Habitat
White ash occurs as scattered individuals, on richer, moist, but well-drained soils, in mixture with sugar maple, beech, yellow birch, basswood, and butternut, or with some conifers. It tolerates some shade when young, but needs good access to light later if it is to maintain its place in the stand.
Form
White ash trees may reach heights of up to 23 m and stem diameters of up to 70 cm. The stem is typically long and straight in stand conditions and it carries a high, narrow, pyramidal crown of upper ascending branches, and lower branch-es that arch outwards and then upwards at their tips. In open conditions, the crown is much deeper, and broadly pyramidal to rounded.
Morphology
The leaves are deciduous, pinnately compound, 15–40 cm long, and borne in pairs, with each pair at right angles to the previous one. Each leaf has five, seven or nine leaflets, with seven being the most common number. The leaflets are stalked, 6–15 cm long, oval to lanceolate, with wavy or slightly toothed margins, and are usually hairless, as are the petiole and rachis. In the fall, white ash foliage frequently becomes purplish, and that makes the trees stand out from others. The leaflets fall separately, rather than whole leaves falling.
The twigs are stout, purplish to dark grey, somewhat shiny, with scattered lenticels that do not protrude from the hairless surface. The buds are dark brown to reddish brown, and closely downy. The terminal bud is blunt, dome shaped but somewhat four sided, with the uppermost pair of lateral buds touching it. The lateral buds are smaller, rounded to round pointed, and each is set in a V-shaped notch in the upper edge of a U-outlined leaf scar that carries a U-shaped line of tiny vein scars.
The flowers are borne from lateral buds in oppositely
branched, extended clusters, the male ones being more compact in
bloom than the female ones. Male and female
flower clusters occur on different trees, so it
is only on female trees that the flowers go on to produce fruits.
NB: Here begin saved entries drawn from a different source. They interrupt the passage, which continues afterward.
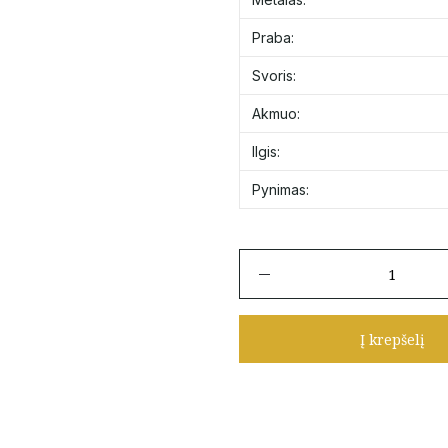
Praba:
Svoris:
Akmuo:
Ilgis:
Pynimas:
produkto
kiekis:
Auksinė
grandinėlė
Į krepšelį
su
mėlynu
cirkoniu
45
cm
The 25- to 40-mm long fruits each have a sausage-shaped
seed pocket, near the tip of which extends a flattened, elliptically
rounded wing.
The bark is smooth and grey when young. As the bark ages, it becomes finely and evenly furrowed with thin, firm, somewhat rounded, light grey ridges that tend to intersect in diamond patterns.
Notes
The light brown, ring-porous wood of white ash is heavy, hard, strong, tough, and usually straight grained. It takes bending well. These features make it suitable for snow shoes, sporting goods, tool handles, and furniture, especially where strength is required.
There is no question that ash can be stressed by drought or site conditions, but one of the main factors affecting its continued health is the presence of ash rust (Puccinia sparganioides) whose alternate hosts are the Spartina ssp.—cordgrasses or marram grass—common in coastal salt and freshwater marshes. The rust may build up unnoticed on cordgrass in the vicinity and, in a favorable year, cause serious damage to nearby ash, especially white ash. Spores released from cordgrasses in marshes have been reported to infect ash trees up to 48 km away under favorable conditions. Severely infected ash trees may appear scorched and the infections of the twigs, petioles, and leaves can result in defoliation. Repeated severe infections can cause large branch mortality leading to the death of trees.
Morphological descriptions should be compared with those of the two other ash species, black ash and red ash, as some features are superficially similar. The only other species likely to be encountered with pinnate-ly compound leaves borne oppositely in pairs are the introduced tree species, Manitoba maple (Acer negundo L.), and the two native elderberry shrubs (common elder, Sambucus canadensis L. and red-berried elder, Sambucus pubens Mich.). These species have other features that do not fit at all closely with those of the ash species.